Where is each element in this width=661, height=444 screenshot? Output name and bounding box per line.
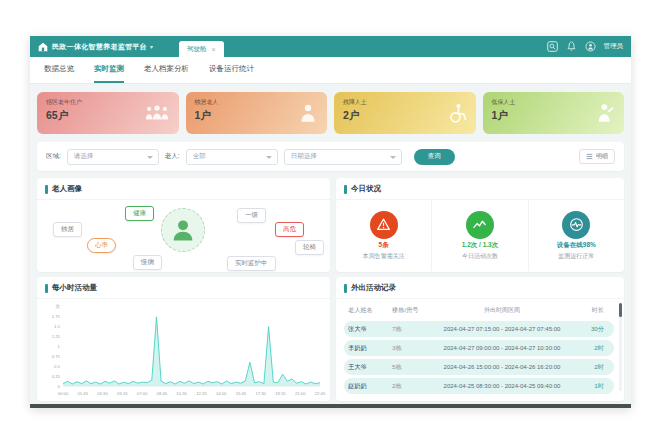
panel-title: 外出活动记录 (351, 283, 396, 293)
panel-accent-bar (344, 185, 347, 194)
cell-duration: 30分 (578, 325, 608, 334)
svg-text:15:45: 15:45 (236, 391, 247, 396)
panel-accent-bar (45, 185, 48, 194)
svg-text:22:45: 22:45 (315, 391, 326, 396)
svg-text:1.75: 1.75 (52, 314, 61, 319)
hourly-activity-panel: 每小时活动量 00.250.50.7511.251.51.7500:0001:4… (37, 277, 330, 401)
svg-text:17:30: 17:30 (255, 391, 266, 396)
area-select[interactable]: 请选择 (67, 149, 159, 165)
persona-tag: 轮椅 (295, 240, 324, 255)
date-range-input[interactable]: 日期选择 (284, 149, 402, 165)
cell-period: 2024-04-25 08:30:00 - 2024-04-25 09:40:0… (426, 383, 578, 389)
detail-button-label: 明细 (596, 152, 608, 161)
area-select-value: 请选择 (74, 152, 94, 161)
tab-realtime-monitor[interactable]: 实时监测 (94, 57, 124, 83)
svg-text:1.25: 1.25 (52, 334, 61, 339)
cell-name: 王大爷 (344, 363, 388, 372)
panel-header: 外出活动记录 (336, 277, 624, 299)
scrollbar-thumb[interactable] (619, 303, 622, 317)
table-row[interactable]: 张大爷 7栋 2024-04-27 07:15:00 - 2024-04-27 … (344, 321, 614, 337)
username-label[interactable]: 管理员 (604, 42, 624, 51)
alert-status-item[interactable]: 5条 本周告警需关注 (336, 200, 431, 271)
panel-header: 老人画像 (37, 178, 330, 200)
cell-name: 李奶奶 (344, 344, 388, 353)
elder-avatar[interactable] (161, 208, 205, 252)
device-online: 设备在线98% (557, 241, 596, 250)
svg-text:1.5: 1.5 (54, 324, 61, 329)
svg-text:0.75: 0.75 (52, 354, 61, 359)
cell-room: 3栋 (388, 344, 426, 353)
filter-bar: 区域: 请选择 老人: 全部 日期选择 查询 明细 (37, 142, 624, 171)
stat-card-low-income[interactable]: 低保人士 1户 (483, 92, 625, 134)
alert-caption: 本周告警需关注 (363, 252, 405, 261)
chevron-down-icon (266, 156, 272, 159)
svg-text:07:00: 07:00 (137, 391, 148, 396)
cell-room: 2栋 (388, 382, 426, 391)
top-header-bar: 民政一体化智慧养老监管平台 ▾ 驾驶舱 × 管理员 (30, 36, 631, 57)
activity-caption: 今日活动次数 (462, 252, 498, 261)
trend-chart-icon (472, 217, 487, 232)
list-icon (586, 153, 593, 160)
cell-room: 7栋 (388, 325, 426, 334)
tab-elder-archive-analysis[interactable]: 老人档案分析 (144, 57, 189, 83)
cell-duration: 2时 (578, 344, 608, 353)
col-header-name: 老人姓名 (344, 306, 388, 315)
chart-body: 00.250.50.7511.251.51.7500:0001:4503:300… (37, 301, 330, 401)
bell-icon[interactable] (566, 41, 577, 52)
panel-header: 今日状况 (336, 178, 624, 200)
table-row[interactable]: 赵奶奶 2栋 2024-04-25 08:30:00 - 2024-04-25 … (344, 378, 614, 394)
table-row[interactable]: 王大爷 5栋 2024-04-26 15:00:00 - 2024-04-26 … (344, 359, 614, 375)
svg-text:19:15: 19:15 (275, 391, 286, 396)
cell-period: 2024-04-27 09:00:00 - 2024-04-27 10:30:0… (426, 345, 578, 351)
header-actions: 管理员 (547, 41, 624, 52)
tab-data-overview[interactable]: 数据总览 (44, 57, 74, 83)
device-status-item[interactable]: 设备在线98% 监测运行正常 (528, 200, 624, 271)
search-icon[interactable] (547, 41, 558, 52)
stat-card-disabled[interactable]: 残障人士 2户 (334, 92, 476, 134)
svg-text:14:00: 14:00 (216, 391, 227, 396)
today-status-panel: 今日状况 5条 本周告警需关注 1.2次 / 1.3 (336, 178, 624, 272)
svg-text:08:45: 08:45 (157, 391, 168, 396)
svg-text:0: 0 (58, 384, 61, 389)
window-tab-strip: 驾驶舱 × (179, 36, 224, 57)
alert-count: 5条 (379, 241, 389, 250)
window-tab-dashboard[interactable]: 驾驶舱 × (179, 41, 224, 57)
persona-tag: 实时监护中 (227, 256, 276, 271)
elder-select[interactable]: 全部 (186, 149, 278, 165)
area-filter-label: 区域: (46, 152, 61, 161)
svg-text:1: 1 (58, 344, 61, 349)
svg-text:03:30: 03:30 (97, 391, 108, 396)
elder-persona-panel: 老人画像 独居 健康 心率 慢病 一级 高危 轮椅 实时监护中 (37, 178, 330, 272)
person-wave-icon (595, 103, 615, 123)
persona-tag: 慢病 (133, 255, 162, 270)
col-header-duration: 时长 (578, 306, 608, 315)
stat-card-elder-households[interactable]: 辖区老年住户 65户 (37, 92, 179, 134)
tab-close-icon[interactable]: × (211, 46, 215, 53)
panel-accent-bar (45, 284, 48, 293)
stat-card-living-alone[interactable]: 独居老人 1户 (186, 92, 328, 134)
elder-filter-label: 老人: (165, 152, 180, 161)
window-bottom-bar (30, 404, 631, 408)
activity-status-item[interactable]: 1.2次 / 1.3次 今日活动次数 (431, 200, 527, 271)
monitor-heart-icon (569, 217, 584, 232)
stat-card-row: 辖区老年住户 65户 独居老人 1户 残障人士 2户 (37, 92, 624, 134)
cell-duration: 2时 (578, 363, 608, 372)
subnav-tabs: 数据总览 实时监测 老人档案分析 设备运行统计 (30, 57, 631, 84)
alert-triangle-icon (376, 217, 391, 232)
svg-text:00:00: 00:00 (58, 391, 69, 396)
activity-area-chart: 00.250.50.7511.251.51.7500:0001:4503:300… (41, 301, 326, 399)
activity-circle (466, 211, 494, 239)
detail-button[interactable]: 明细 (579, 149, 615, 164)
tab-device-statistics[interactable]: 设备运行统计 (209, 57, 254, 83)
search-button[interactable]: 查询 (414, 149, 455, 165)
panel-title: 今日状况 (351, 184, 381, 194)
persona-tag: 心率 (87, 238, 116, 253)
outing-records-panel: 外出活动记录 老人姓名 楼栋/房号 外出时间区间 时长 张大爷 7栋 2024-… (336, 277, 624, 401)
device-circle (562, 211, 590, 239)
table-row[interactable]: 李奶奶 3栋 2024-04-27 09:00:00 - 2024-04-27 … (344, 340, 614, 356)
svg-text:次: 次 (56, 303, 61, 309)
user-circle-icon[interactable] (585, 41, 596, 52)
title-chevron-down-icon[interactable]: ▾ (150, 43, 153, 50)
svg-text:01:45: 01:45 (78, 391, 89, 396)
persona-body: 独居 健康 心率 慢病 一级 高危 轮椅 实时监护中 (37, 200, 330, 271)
--*--
▸ What the task requires
Where the material contains pictures, leave them out and copy the rest verbatim.

▸ Solution for this exercise
Where is each element in this width=661, height=444 screenshot? Output name and bounding box per line.
panel-title: 外出活动记录 (351, 283, 396, 293)
panel-accent-bar (344, 185, 347, 194)
cell-duration: 30分 (578, 325, 608, 334)
svg-text:15:45: 15:45 (236, 391, 247, 396)
panel-accent-bar (45, 185, 48, 194)
svg-text:22:45: 22:45 (315, 391, 326, 396)
svg-text:1.75: 1.75 (52, 314, 61, 319)
hourly-activity-panel: 每小时活动量 00.250.50.7511.251.51.7500:0001:4… (37, 277, 330, 401)
svg-text:17:30: 17:30 (255, 391, 266, 396)
area-select[interactable]: 请选择 (67, 149, 159, 165)
persona-tag: 轮椅 (295, 240, 324, 255)
date-range-input[interactable]: 日期选择 (284, 149, 402, 165)
cell-period: 2024-04-25 08:30:00 - 2024-04-25 09:40:0… (426, 383, 578, 389)
detail-button-label: 明细 (596, 152, 608, 161)
area-select-value: 请选择 (74, 152, 94, 161)
tab-realtime-monitor[interactable]: 实时监测 (94, 57, 124, 83)
svg-text:1.25: 1.25 (52, 334, 61, 339)
cell-name: 王大爷 (344, 363, 388, 372)
panel-header: 外出活动记录 (336, 277, 624, 299)
scrollbar-thumb[interactable] (619, 303, 622, 317)
table-row[interactable]: 张大爷 7栋 2024-04-27 07:15:00 - 2024-04-27 … (344, 321, 614, 337)
username-label[interactable]: 管理员 (604, 42, 624, 51)
alert-status-item[interactable]: 5条 本周告警需关注 (336, 200, 431, 271)
panel-header: 老人画像 (37, 178, 330, 200)
cell-name: 李奶奶 (344, 344, 388, 353)
elder-avatar[interactable] (161, 208, 205, 252)
device-online: 设备在线98% (557, 241, 596, 250)
svg-text:1.5: 1.5 (54, 324, 61, 329)
svg-text:0.75: 0.75 (52, 354, 61, 359)
cell-room: 3栋 (388, 344, 426, 353)
filter-bar: 区域: 请选择 老人: 全部 日期选择 查询 明细 (37, 142, 624, 171)
stat-card-low-income[interactable]: 低保人士 1户 (483, 92, 625, 134)
alert-caption: 本周告警需关注 (363, 252, 405, 261)
chevron-down-icon (266, 156, 272, 159)
svg-text:07:00: 07:00 (137, 391, 148, 396)
cell-room: 2栋 (388, 382, 426, 391)
top-header-bar: 民政一体化智慧养老监管平台 ▾ 驾驶舱 × 管理员 (30, 36, 631, 57)
activity-caption: 今日活动次数 (462, 252, 498, 261)
trend-chart-icon (472, 217, 487, 232)
list-icon (586, 153, 593, 160)
cell-room: 7栋 (388, 325, 426, 334)
tab-elder-archive-analysis[interactable]: 老人档案分析 (144, 57, 189, 83)
cell-duration: 2时 (578, 344, 608, 353)
col-header-name: 老人姓名 (344, 306, 388, 315)
chart-body: 00.250.50.7511.251.51.7500:0001:4503:300… (37, 301, 330, 401)
bell-icon[interactable] (566, 41, 577, 52)
panel-header: 今日状况 (336, 178, 624, 200)
table-row[interactable]: 赵奶奶 2栋 2024-04-25 08:30:00 - 2024-04-25 … (344, 378, 614, 394)
table-row[interactable]: 王大爷 5栋 2024-04-26 15:00:00 - 2024-04-26 … (344, 359, 614, 375)
svg-text:19:15: 19:15 (275, 391, 286, 396)
cell-period: 2024-04-27 09:00:00 - 2024-04-27 10:30:0… (426, 345, 578, 351)
header-actions: 管理员 (547, 41, 624, 52)
tab-data-overview[interactable]: 数据总览 (44, 57, 74, 83)
device-status-item[interactable]: 设备在线98% 监测运行正常 (528, 200, 624, 271)
search-icon[interactable] (547, 41, 558, 52)
stat-card-disabled[interactable]: 残障人士 2户 (334, 92, 476, 134)
svg-text:14:00: 14:00 (216, 391, 227, 396)
today-status-panel: 今日状况 5条 本周告警需关注 1.2次 / 1.3 (336, 178, 624, 272)
svg-text:08:45: 08:45 (157, 391, 168, 396)
svg-text:0: 0 (58, 384, 61, 389)
window-tab-strip: 驾驶舱 × (179, 36, 224, 57)
alert-count: 5条 (379, 241, 389, 250)
window-tab-dashboard[interactable]: 驾驶舱 × (179, 41, 224, 57)
persona-tag: 实时监护中 (227, 256, 276, 271)
elder-select[interactable]: 全部 (186, 149, 278, 165)
area-filter-label: 区域: (46, 152, 61, 161)
svg-text:1: 1 (58, 344, 61, 349)
svg-text:03:30: 03:30 (97, 391, 108, 396)
elder-persona-panel: 老人画像 独居 健康 心率 慢病 一级 高危 轮椅 实时监护中 (37, 178, 330, 272)
person-wave-icon (595, 103, 615, 123)
persona-tag: 慢病 (133, 255, 162, 270)
col-header-duration: 时长 (578, 306, 608, 315)
stat-card-elder-households[interactable]: 辖区老年住户 65户 (37, 92, 179, 134)
tab-close-icon[interactable]: × (211, 46, 215, 53)
panel-accent-bar (45, 284, 48, 293)
stat-card-living-alone[interactable]: 独居老人 1户 (186, 92, 328, 134)
elder-filter-label: 老人: (165, 152, 180, 161)
window-bottom-bar (30, 404, 631, 408)
activity-status-item[interactable]: 1.2次 / 1.3次 今日活动次数 (431, 200, 527, 271)
monitor-heart-icon (569, 217, 584, 232)
stat-card-row: 辖区老年住户 65户 独居老人 1户 残障人士 2户 (37, 92, 624, 134)
cell-duration: 2时 (578, 363, 608, 372)
subnav-tabs: 数据总览 实时监测 老人档案分析 设备运行统计 (30, 57, 631, 84)
alert-triangle-icon (376, 217, 391, 232)
svg-text:00:00: 00:00 (58, 391, 69, 396)
activity-area-chart: 00.250.50.7511.251.51.7500:0001:4503:300… (41, 301, 326, 399)
activity-circle (466, 211, 494, 239)
detail-button[interactable]: 明细 (579, 149, 615, 164)
tab-device-statistics[interactable]: 设备运行统计 (209, 57, 254, 83)
search-button[interactable]: 查询 (414, 149, 455, 165)
panel-title: 今日状况 (351, 184, 381, 194)
persona-tag: 心率 (87, 238, 116, 253)
outing-records-panel: 外出活动记录 老人姓名 楼栋/房号 外出时间区间 时长 张大爷 7栋 2024-… (336, 277, 624, 401)
device-circle (562, 211, 590, 239)
table-row[interactable]: 李奶奶 3栋 2024-04-27 09:00:00 - 2024-04-27 … (344, 340, 614, 356)
svg-text:次: 次 (56, 303, 61, 309)
user-circle-icon[interactable] (585, 41, 596, 52)
title-chevron-down-icon[interactable]: ▾ (150, 43, 153, 50)
svg-text:01:45: 01:45 (78, 391, 89, 396)
persona-body: 独居 健康 心率 慢病 一级 高危 轮椅 实时监护中 (37, 200, 330, 271)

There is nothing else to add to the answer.